Required work
Pull every line holding the word "ارائه" from the data below and copy it.

──────── Data in this exercise

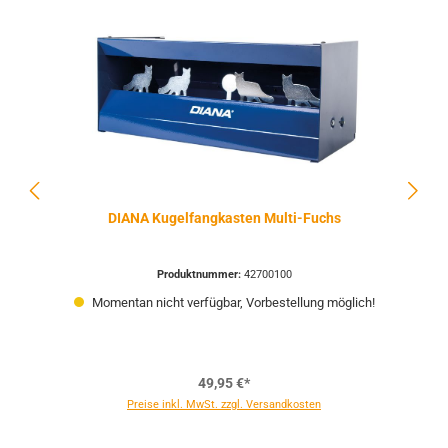
DIANA Kugelfangkasten Multi-Fuchs
Produktnummer:
42700100
Momentan nicht verfügbar, Vorbestellung möglich!
49,95 €*
Preise inkl. MwSt. zzgl. Versandkosten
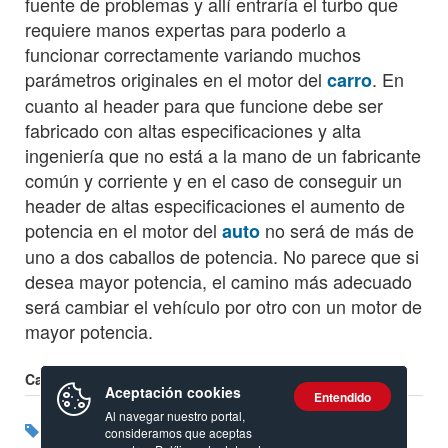
fuente de problemas y allí entraría el turbo que
requiere manos expertas para poderlo a
funcionar correctamente variando muchos
parámetros originales en el motor del
. En
carro
cuanto al header para que funcione debe ser
fabricado con altas especificaciones y alta
ingeniería que no está a la mano de un fabricante
común y corriente y en el caso de conseguir un
header de altas especificaciones el aumento de
potencia en el motor del
no será de más de
auto
uno a dos caballos de potencia. No parece que si
desea mayor potencia, el camino más adecuado
será cambiar el vehículo por otro con un motor de
mayor potencia.
Calificación:
Aceptación cookies
Entendido
Al navegar nuestro portal,
Etiquetas:
Motor
Nissan
consideramos que aceptas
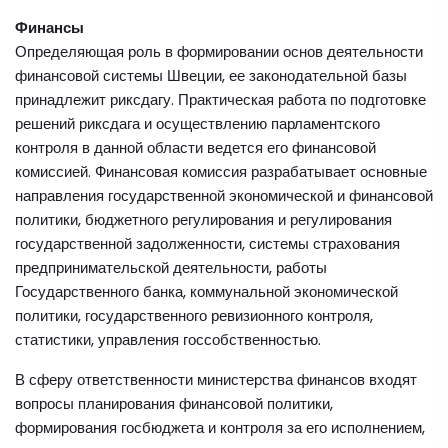
Финансы
Определяющая роль в формировании основ деятельности
финансовой системы Швеции, ее законодательной базы
принадлежит риксдагу. Практическая работа по подготовке
решений риксдага и осуществлению парламентского
контроля в данной области ведется его финансовой
комиссией. Финансовая комиссия разрабатывает основные
направления государственной экономической и финансовой
политики, бюджетного регулирования и регулирования
государственной задолженности, системы страхования
предпринимательской деятельности, работы
Государственного банка, коммунальной экономической
политики, государственного ревизионного контроля,
статистики, управления госсобственностью.
В сферу ответственности министерства финансов входят
вопросы планирования финансовой политики,
формирования госбюджета и контроля за его исполнением,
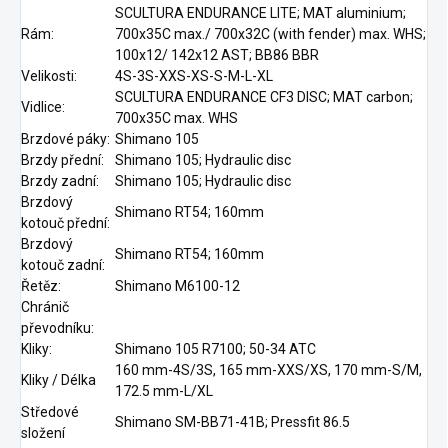
SCULTURA ENDURANCE LITE; MAT aluminium;
Rám:
700x35C max./ 700x32C (with fender) max. WHS;
100x12/ 142x12 AST; BB86 BBR
Velikosti:
4S-3S-XXS-XS-S-M-L-XL
SCULTURA ENDURANCE CF3 DISC; MAT carbon;
Vidlice:
700x35C max. WHS
Brzdové páky:
Shimano 105
Brzdy přední:
Shimano 105; Hydraulic disc
Brzdy zadní:
Shimano 105; Hydraulic disc
Brzdový
Shimano RT54; 160mm
kotouč přední:
Brzdový
Shimano RT54; 160mm
kotouč zadní:
Řetěz:
Shimano M6100-12
Chránič
převodníku:
Kliky:
Shimano 105 R7100; 50-34 ATC
160 mm-4S/3S, 165 mm-XXS/XS, 170 mm-S/M,
Kliky / Délka
172.5 mm-L/XL
Středové
Shimano SM-BB71-41B; Pressfit 86.5
složení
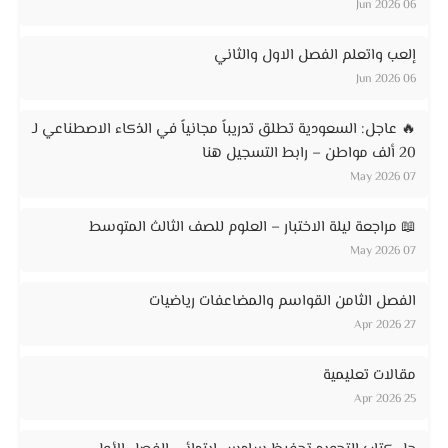
06 Jun 2026
إلعب واتعلم الفصل الاول والثاني
06 Jun 2026
🔥 عاجل: السعودية تطلق تدريباً مجانياً في الذكاء الاصطناعي لـ
20 ألف مواطن – رابط التسجيل هنا
07 May 2026
📖 مراجعة ليلة الاختبار – العلوم للصف الثالث المتوسط
07 May 2026
الفصل الثامن القواسم والمضاعفات رياضيات
27 Apr 2026
مقالات تعليمية
25 Apr 2026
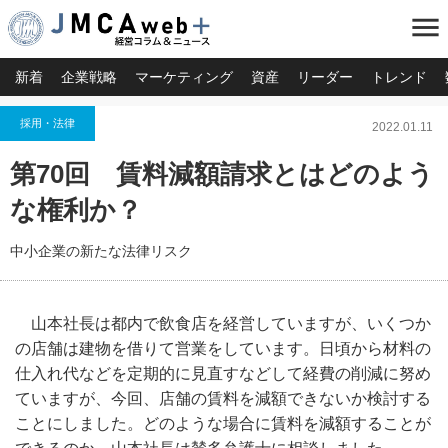
menu
新着
企業戦略
マーケティング
資産
リーダー
トレンド
採用・法律
2022.01.11
第70回 賃料減額請求とはどのよう
な権利か？
中小企業の新たな法律リスク
山本社長は都内で飲食店を経営していますが、いくつか
の店舗は建物を借りて営業をしています。日頃から材料の
仕入れ代などを定期的に見直すなどして経費の削減に努め
ていますが、今回、店舗の賃料を減額できないか検討する
ことにしました。どのような場合に賃料を減額することが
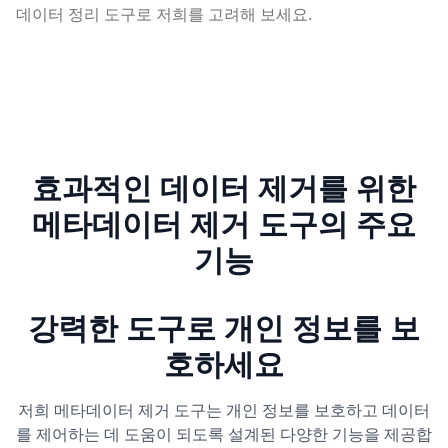
데이터 정리 도구로 저희를 고려해 보세요.
효과적인 데이터 제거를 위한
메타데이터 제거 도구의 주요
기능
강력한 도구로 개인 정보를 보
호하세요
저희 메타데이터 제거 도구는 개인 정보를 보호하고 데이터
를 제어하는 데 도움이 되도록 설계된 다양한 기능을 제공합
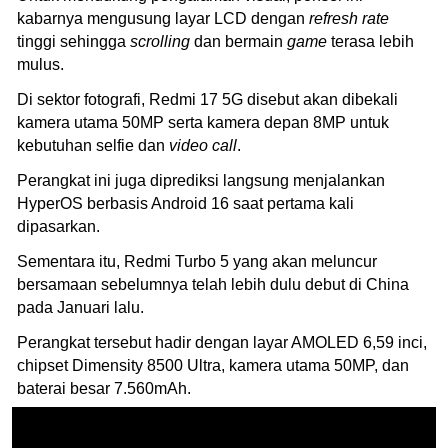
kabarnya mengusung layar LCD dengan
refresh rate
tinggi sehingga
scrolling
dan bermain
game
terasa lebih
mulus.
Di sektor fotografi, Redmi 17 5G disebut akan dibekali
kamera utama 50MP serta kamera depan 8MP untuk
kebutuhan selfie dan
video call
.
Perangkat ini juga diprediksi langsung menjalankan
HyperOS berbasis Android 16 saat pertama kali
dipasarkan.
Sementara itu, Redmi Turbo 5 yang akan meluncur
bersamaan sebelumnya telah lebih dulu debut di China
pada Januari lalu.
Perangkat tersebut hadir dengan layar AMOLED 6,59 inci,
chipset Dimensity 8500 Ultra, kamera utama 50MP, dan
baterai besar 7.560mAh.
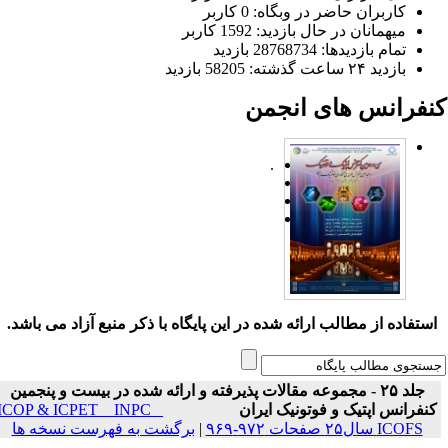
کاربران حاضر در وبگاه: 0 کاربر
میهمانان در حال بازدید: 1592 کاربر
تمام بازدید‌ها: 28768734 بازدید
بازدید ۲۴ ساعت گذشته: 58205 بازدید
نفرانس های انجمن
.
ستفاده از مطالب ارائه شده در این پایگاه با ذکر منبع آزاد می باشد.
جلد ۲۵ - مجموعه مقالات پذیرفته و ارائه شده در بیست و پنجمین
نفرانس اپتیک و فوتونیک ایران
ICOP & ICPET _ INPC _
ICOFS سال۲۵ صفحات ۹۷۲-۹۶۹
|
برگشت به فهرست نسخه ها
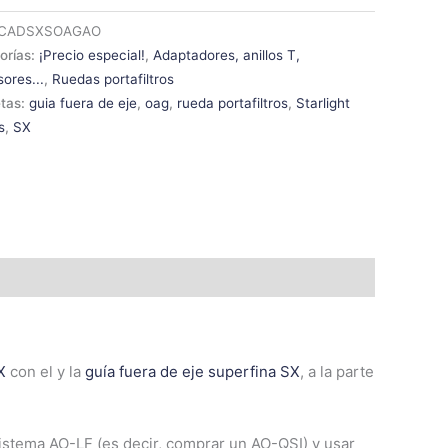
dad
CADSXSOAGAO
orías:
¡Precio especial!
,
Adaptadores, anillos T,
ores...
,
Ruedas portafiltros
etas:
guia fuera de eje
,
oag
,
rueda portafiltros
,
Starlight
s
,
SX
X
con el y la
guía fuera de eje superfina SX
, a la parte
sistema AO-LF (es decir, comprar un AO-QSI) y usar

────────────────

Answer to the exercise
ستفاده از مطالب ارائه شده در این پایگاه با ذکر منبع آزاد می باشد.
جلد ۲۵ - مجموعه مقالات پذیرفته و ارائه شده در بیست و پنجمین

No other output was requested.